The recent depreciation changes have the greatest impact on the types of property you may choose to invest in. Some people prefer to invest in brand-new properties, while others opt for older property that they can renovate and resell for profit. So, which is the better investment strategy? Let’s look at this in actual finite details. If you look at Table 5.1 below, you’ll see the net effect of the cost of owning a property broken down into three examples:
- a brand-new property;
- a property built between 1987 and 2016; and
- a property built before 1987.
At the time of writing this book in 2017, the middle column is 2016 because it’s one year prior to the current year. This highlights that the property is second-hand and you will be acquiring previously used assets if you purchase it now. If you’re reading this in 2019, the middle column will be 1987 to 2018; one year less than the current year.
Depreciation on three types of residential investment property
The assumptions are the same for every property: each one will generate a weekly rental income of $700 over a 52-week period, which works out at $36,000 per property. Furthermore, the interest rate is 5.5 per cent on each property on borrowings of 80 per cent of the purchase price – that’s an annual interest bill of $33,000 which is the same to illustrate the net effect on depreciation. Each property will have other expenses at 1.5 per cent of the purchase price, which makes $11,250 annually for each property. Now, you could argue that property built before 1987 could have higher expenses, but for ease of comparison we’ve kept the same rate. So, it’s the same scenario for each property with the net outlay before depreciation of $7,850. Now, here’s where things get interesting, what about the depreciation?
- In a brand-new property, the depreciation in year one is $15,000;
- For the property built between 1987 and 2016, it’s $4,000 because all you claim there is the structure of the building; and
- For a property built before 1987, the depreciation is $0.
Depreciation on a brand-new property
- You can see that the total tax loss on the brand-new property is quite high at $22,850. If you are an investor who is paying tax at a marginal tax rate of 37.5 per cent and you’re making a loss of $22,850, you will receive a tax cheque back from the ATO to the tune of $8,455 – and that’s cash in hand. However, you have physically paid out $7,850, remember? You’ve been paying $605 a year to own that property – so the net return is $12 a week positive cash flow.
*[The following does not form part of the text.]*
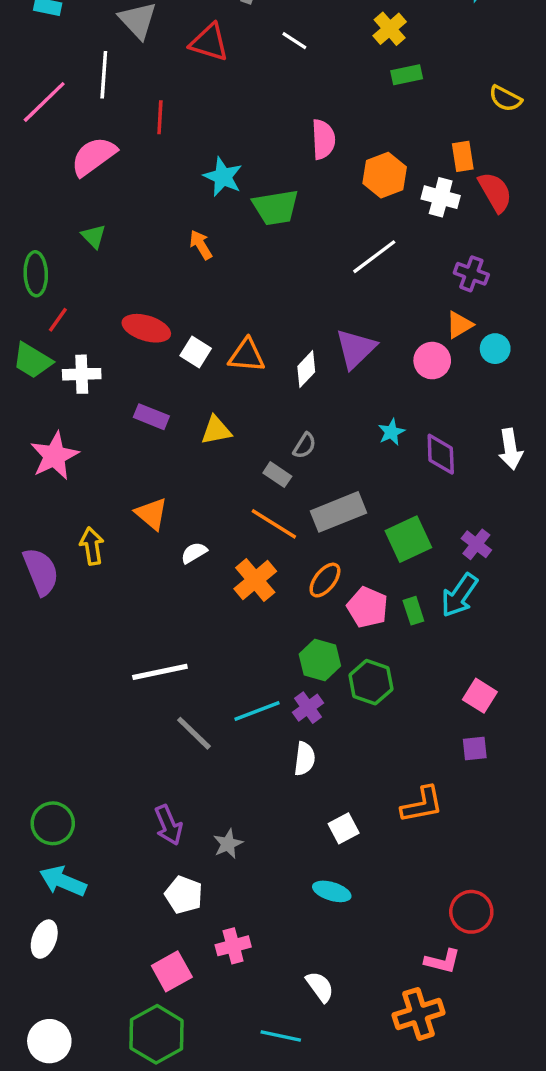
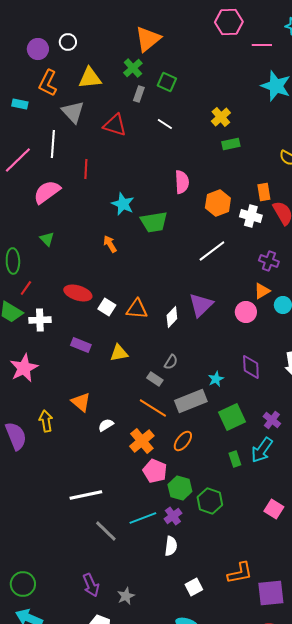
cyan star: (391, 432) -> (216, 379), moved
pink pentagon: (368, 607) -> (155, 471), moved
purple square: (475, 748) -> (271, 593), moved, size x1.8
Depreciation on an old property
- Next, let’s look at the property built before 1987. Again, you have physically paid out $7,850 over the year to hold the property. You can’t claim any depreciation on your investment, so the total tax loss continues to be $7,850. If you are in the 37 per cent income tax bracket, there will be a tax return of $2,905. Given that $7,850 has been paid out and there’s a tax cheque of $2,905, it’s cost you roughly $5,000 per year to own. That’s just under $100 per week to own a property built before 1987.
Depreciation on a second-hand property built between 1987 and 2017
- Using the same variables, if you bought a property built between 1987 and 2017, your annual tax loss would be $11,850, so you would receive a tax refund of $4,385 (providing you are in the 37 per cent bracket). Your cash outlay was $7,850, so your annual cash outlay is $3,465. That means your weekly cash flow is negative $66, but you’ll still eventually realise a capital gain over the medium to long term. As you can see, there are pros and cons of buying brand-new and almost-new properties, depending on your investment strategy. Furthermore, buying brand-new property often carries the developer’s profit, which you pay for in the purchase price. If you buy something ‘newish’ – say a five to ten-year-old property – there is a fair chance that it has been bought and resold a few times. Therefore the value is now reflected in a more realistic way on the open market.